Pandangan yang tak pernah bisa dijadikan patokan,
Disaat ingin memilih selalu ada yang menyalahkan..
Mengapa bahagia terus terusik batu kekecewaan dan direnggut kesedihan....
Bukan main tanjakannya membuat letih dan lelah cepat menjalar..
Sungguh dalam hingga banyak kali terjadi fase hampir tenggelam...
Validasi berkawan erat dengan ego,
Tak lama kemudian dipatahkan sebagian sisi dengan penuh kesadaran.
Selagi ingin melihat terang diberi remang-remang,
Dinamisnya dunia menyatakan perubahan yang akan selalu berlalu lalang...
Katup-katup mulai melayu tak kuat lagi untuk gagah berdiri
Beban besar yang bisa dibagi malah ditanggung sendiri akibat tak bisa mempercayai
Lontaran kata berujung sesat tanpa pembuktian,
Dikalahkan materi dan kekuasaan menambah tanggungan massa beban..

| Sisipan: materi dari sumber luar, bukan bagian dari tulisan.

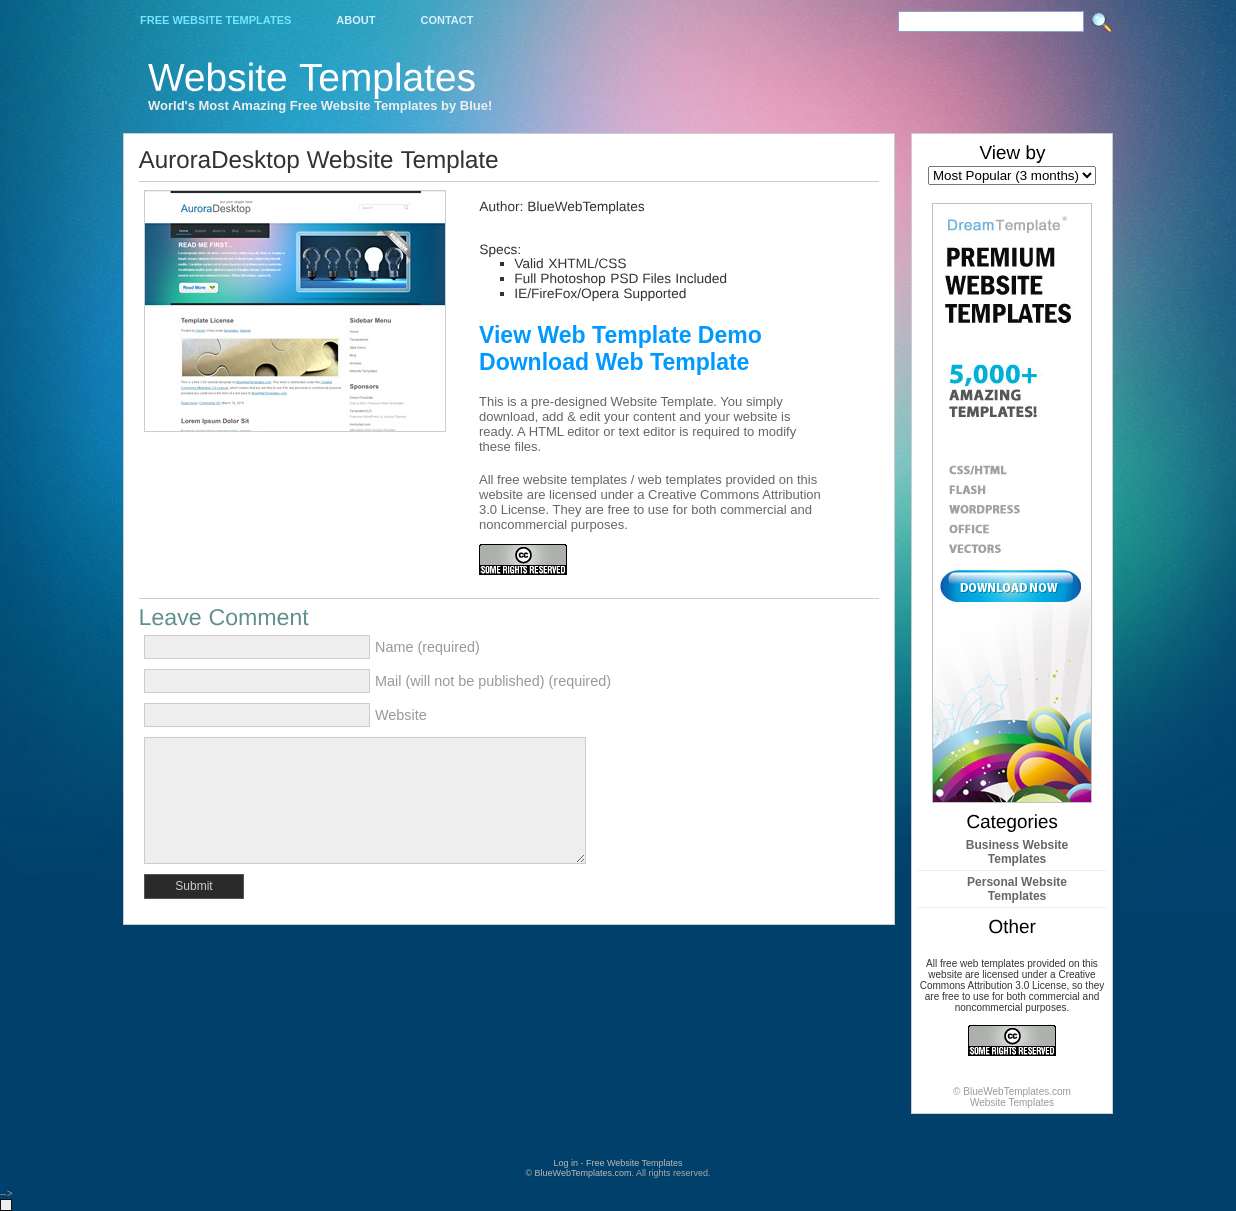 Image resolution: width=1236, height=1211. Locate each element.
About (355, 20)
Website (401, 715)
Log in (565, 1163)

Awal awal penuh ketertarikan,
Di pertengahan malah membingungkan sanubari dan menuju jurang ketidaksukaan..
Niatan yang dianggap benar seolah sebuah kesalahan besar,
Sedangkan ketidakbenaran ditelan secara mentah-mentah...

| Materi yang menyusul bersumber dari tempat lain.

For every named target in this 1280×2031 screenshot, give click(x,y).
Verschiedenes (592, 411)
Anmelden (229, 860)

Harapan terus saja diungkapan untuk bisa keluar dari lingkar setan,
Tapi daya yang terkikis tangis, terisap, dan terperosok menghambat tangan menggapai kebebasan bahkan juga ketenangan...
Keputusan gila sering bertamu,
Namun beruntung belum ada kepastian untuk menetap walaupun senapan di tangan kiri dan pisau di tangan kanan.
Tapi itulah tempat dimana manusia berpijak..
Penuh misteri tanda tanya tanpa solusi,
Banyak tentang kebohongan ekspresi dan emosi...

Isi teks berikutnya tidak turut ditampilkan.